Stephen Jay Gould é especialmente conhecido a nível mundial pela sua atuação a nível da divulgação da ciência a leigos. Em Janeiro de 1974 a revista Natural History apresentou um ensaio de Gould (Size and Shape - The immutable laws of design set limits on all organisms). Este seria o primeiro de um conjunto de 300 ensaios escritos por Gould e editados pela Natural History sob o título de This View of Life (Esta visão da vida). Gould escreveu artigos mensais que foram publicados ininterruptamente entre janeiro de 1974 e janeiro de 2001e posteriormente compilados em inúmeros livros,os quais foram considerados um exemplo de clareza, elegância e erudição
A maioria dos ensaios escritos por Gould para This View of Life tinha como tema assuntos relativos à Teoria da Evolução e à História das Ciências, mas Gould também se referiu a outros assuntos relativos a biologia, a geologia, a ciências sociais, e ao beisebol. Michael Shermer refere que o ensaio mais curto escrito por Gould para This View of Life tem 1.475 palavras ("Darwin's Dilemma", de Junho 1974), e o mais longo tem 9.290 palavras ("The Piltdown Conspiracy", de Agosto 1980).
Veja um trecho de um dos seus  memoráveis ensaios:
"A evolução se mostra nas imperfeições que registram a história da descendência. Por que um rato deve correr; um morcego, voar; um boto, nadar; e eu datilografar este ensaio usando estruturas formadas pelos mesmos ossos, a não ser pelo fato de os termos herdado de um ancestral comum? Um engenheiro, partindo do nada, poderia projetar membros mais perfeitos para cada um dos casos. Por que todos os grandes mamíferos da Austrália devem ser marsupiais, a não ser por descenderem de um ancestral comum, isolado naquela ilha-continente? Os marsupiais não são "melhores", ou idealmente adequados, para a Austrália; muitos foram exterminados pelos mamíferos placentários, importados pelos humanos de outros continentes. Esse princípio da imperfeição estende-se por todas as ciências históricas. Quando estudamos a etimologia das palavras setembro, outubro, novembro e dezembro (sétimo, oitavo, nono e décimo) deduzimos que o ano antes começava em março, ou que dois meses devem ter sido acrescentados aos dez do calendário original.

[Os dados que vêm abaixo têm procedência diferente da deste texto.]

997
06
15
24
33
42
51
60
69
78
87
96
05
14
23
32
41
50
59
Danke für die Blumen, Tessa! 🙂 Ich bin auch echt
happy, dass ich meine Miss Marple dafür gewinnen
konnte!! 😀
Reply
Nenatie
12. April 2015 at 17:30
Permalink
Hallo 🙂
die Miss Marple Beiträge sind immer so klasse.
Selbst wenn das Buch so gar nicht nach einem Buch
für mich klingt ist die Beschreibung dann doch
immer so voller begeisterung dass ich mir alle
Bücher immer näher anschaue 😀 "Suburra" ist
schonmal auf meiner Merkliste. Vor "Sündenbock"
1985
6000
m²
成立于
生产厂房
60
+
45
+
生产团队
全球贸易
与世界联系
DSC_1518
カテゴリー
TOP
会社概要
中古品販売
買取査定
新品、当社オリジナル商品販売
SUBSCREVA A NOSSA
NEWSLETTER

O terceiro argumento é mais direto: transições são freqüentemente encontradas no registro fóssil. As transições não são comuns - nem deveriam ser, de acordo com o nosso entendimento da evolução - e também não são inteiramente inexistente, conforme alegam os criacionistas. O maxilar inferior dos répteis é formado por vários ossos, e o dos mamíferos apenas por um. Os ossos do maxilar inferior dos não-mamíferos foram reduzindo-se pouco a pouco, até se tornarem pequenos vestígios atrofiados, localizados na parte posterior da mandíbula dos mamíferos ancestrais. O martelo e a bigorna do ouvido dos mamíferos descendem dessas atrofias. "Como se processou uma transição como essa?", os criacionistas perguntam. Por certo, um osso ou está na mandíbula ou encontra-se no ouvido. No entanto, os paleontólogos descobriram duas linhagens de transição entre terápsidos (ou assim chamados répteis que parecem mamíferos) com dupla articulação maxilar - uma delas formada pelos antigos ossos quadrático e articular (que logo se transformariam em martelo e bigorna) e a outra formada pelos ossos esquamosais e dentários (como nos mamíferos modernos). Nesse aspecto, que melhor exemplo de transição poderíamos encontrar do que o mais antigo humano, o Australiopithecus afarensis, com seu palato simiesco, sua postura humana ereta e sua capacidade craniana maior do que a de qualquer símio do mesmo tamanho de corpo, mas mesmo assim com mil centímetros cúbicos a menos do que a nossa? Se Deus fez cada uma das seis espécies descobertas nas antigas rochas, por que as criou numa seqüência temporal ininterrupta de traços progressivamente mais modernos - capacidade craniana crescente, faces e dentes reduzidos e um tamanho de corpo maior? Será que ele criou imitando a evolução, só para testar nossa fé?"